The film mis-presents what’s going on. Instead of futures contracts, it shows the actual bulbs changing hands. The buyer gets a contract that is redeemed with the grower, who hands over the bulbs. I suspect the decision to show it this way was made because futures sales are a fairly abstract concept that is likely to confuse many viewers. But it’s hard to understand how a bubble could develop the way the film shows, since bulbs obviously take time to grow, which would probably act as a brake on the market. It was the very intangeability of the bulbs as an asset that allowed the market to get overheated. Also, if the bulbs themselves don’t change hands, that key moment of Jan’s bulb getting eaten can’t happen.

Nor does the film connect Tulipmania to the growing prosperity the Dutch were enjoying in the 1630s. As in 2008, there was too much money chasing too few investments and people felt flush with cash. Detached from its economic setting the whole Tulip Mania element of the film just feels a bit silly.

 

More Importantly…

Mackay’s story of Tulip Mania is wildly exaggerated. Mackay was a great story-teller, but he wasn’t an historian. In the 1980s, economists began digging into the facts behind his narrative, and much of the story collapsed, its own kind of narrative bubble. Mackay drew on a number of pamphlets written by religious authors who were hostile to the idea of a futures market in tulips because they saw it as immoral. These pamphlets argued that the crash was due to an improper concentration on material things rather than salvation. There isn’t a whole lot of evidence for the movement of tulip prices; the vast majority of evidence comes from 1637, making it hard to say for certain that the prices were actually in a bubble. Contracts did not in fact change hands hundreds of times; the most-traded contracts changed hands five times, and usually much less than that. No one committed suicide over the crash.

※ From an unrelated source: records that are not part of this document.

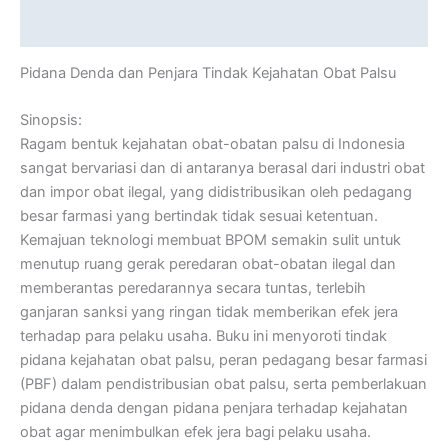
Reviews (0)
Pidana Denda dan Penjara Tindak Kejahatan Obat Palsu
Sinopsis:
Ragam bentuk kejahatan obat-obatan palsu di Indonesia
sangat bervariasi dan di antaranya berasal dari industri obat
dan impor obat ilegal, yang didistribusikan oleh pedagang
besar farmasi yang bertindak tidak sesuai ketentuan.
Kemajuan teknologi membuat BPOM semakin sulit untuk
menutup ruang gerak peredaran obat-obatan ilegal dan
memberantas peredarannya secara tuntas, terlebih
ganjaran sanksi yang ringan tidak memberikan efek jera
terhadap para pelaku usaha. Buku ini menyoroti tindak
pidana kejahatan obat palsu, peran pedagang besar farmasi
(PBF) dalam pendistribusian obat palsu, serta pemberlakuan
pidana denda dengan pidana penjara terhadap kejahatan
obat agar menimbulkan efek jera bagi pelaku usaha.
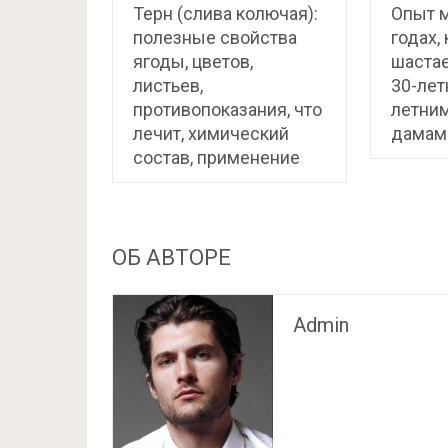
Терн (слива колючая):
Опыт 
полезные свойства
годах,
ягоды, цветов,
шастае
листьев,
30-лет
противопоказания, что
летним
лечит, химический
дамам
состав, применение
ОБ АВТОРЕ
Admin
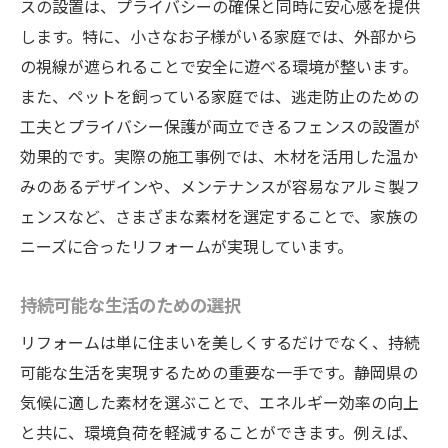
スの設置は、プライバシーの確保と同時に安心感を提供
します。特に、小さなお子様がいる家庭では、外部から
の視線が遮られることで安全に遊べる環境が整います。
また、ペットを飼っている家庭では、逃走防止のための
工夫とプライバシー保護が両立できるフェンスの設置が
効果的です。実際の施工事例では、木材を活用した温か
みのあるデザインや、メンテナンスが容易なアルミ製フ
ェンスなど、さまざまな素材を選定することで、家族の
ニーズに合ったリフォームが実現しています。
持続可能な生活のための選択
リフォームは単に住まいを美しくするだけでなく、持続
可能な生活を実現するための重要な一手です。静岡県の
気候に適した素材を選ぶことで、エネルギー効率の向上
と共に、環境負荷を軽減することができます。例えば、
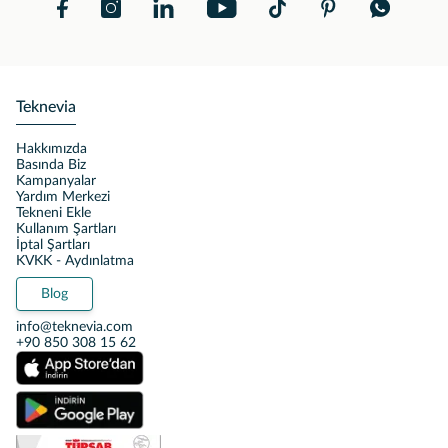
Teknevia
Hakkımızda
Basında Biz
Kampanyalar
Yardım Merkezi
Tekneni Ekle
Kullanım Şartları
İptal Şartları
KVKK - Aydınlatma
Blog
info@teknevia.com
+90 850 308 15 62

More importantly, in contrast to Mackay’s claims, most of the evidence suggests that the people who were investing in tulip futures were wealthy merchants with excess cash to play with, not poor laborers hoping to get rich. Only 37 people are known to have spent more than 300 guilders on a purchase. Whereas Mackay claims that thousands were financially ruined, in actuality, it was probably more like 5 or 6 men who lost their shirts. In fact, most sales didn’t involve actual money changing hands (that wouldn’t happen until the final buyer actually picked up the bulbs in May or June), so unless someone had bought a contract on credit, they wouldn’t have lost much when the market crashed. The only people seriously at risk were those who were expecting to get paid for their bulbs. They still had their assets, but if they had borrowed money on the expectation of the sale, they could have been in serious trouble.

So while the price of tulips did suddenly crash in February of 1637, the scenario that the film presents is basically untrue, though not entirely without foundation. Overall, Tulip Fever is not a bad little film but it’s not exactly a great movie either, and it’s easy to see why it came and went last year without attracting much attention. Maria starts blackmailing Sophia, Jan doesn’t seem like a man likely to inspire adulterous passion, and Cornelis becomes quite sympathetic as the film goes on, leaving the viewer unsure who to root for by the film’s denouement. For a romantic drama, it has a surprising amount of humor, although Cornelis’ repeated struggles to get his “little soldier to stand up” get kind of creepy.

If you have a film or tv show you would like me to review, please make a donation to my PayPal account and request one.

 

Want to Know More?

Tulip Fever is available on Amazon. Deborah Moggach’s novel Tulip Fever is also available.

If you want to know more about Tulipmania, Mackay’s Extraordinary Popular Delusions and the Madness of Crowds is still in print, and gets updated periodically. Or you could get Anne Goldgar’s scholarly study of Tulipmania: Money, Honor, and Knowledge in the Dutch Golden Age, which debunks much of Mackay’s narrative.



The Girl King: How to Dress a Lesbian Queen

12 Thursday Jan 2017

Posted by aelarsen in History, Movies, The Girl King

≈ 16 Comments

Tags

17th Century Sweden, Christina of Sweden, Early Modern Europe, Ebba Sparre, Homosexuality, Interesting Women, Kings and Queens, Malin Buska, Sarah Gadon, Sweden, The Girl King

One of the standard clichés of royal biopics is the conflict between the monarch’s duties as sovereign and their desires as a private human being. Usually, the monarch yearns for their true love but then has to give that person up for the good of the kingdom. So we get this nice drama in which royal success is founded on royal misery. But occasionally we run into a monarch who goes off-script and chucks royal duty out the window.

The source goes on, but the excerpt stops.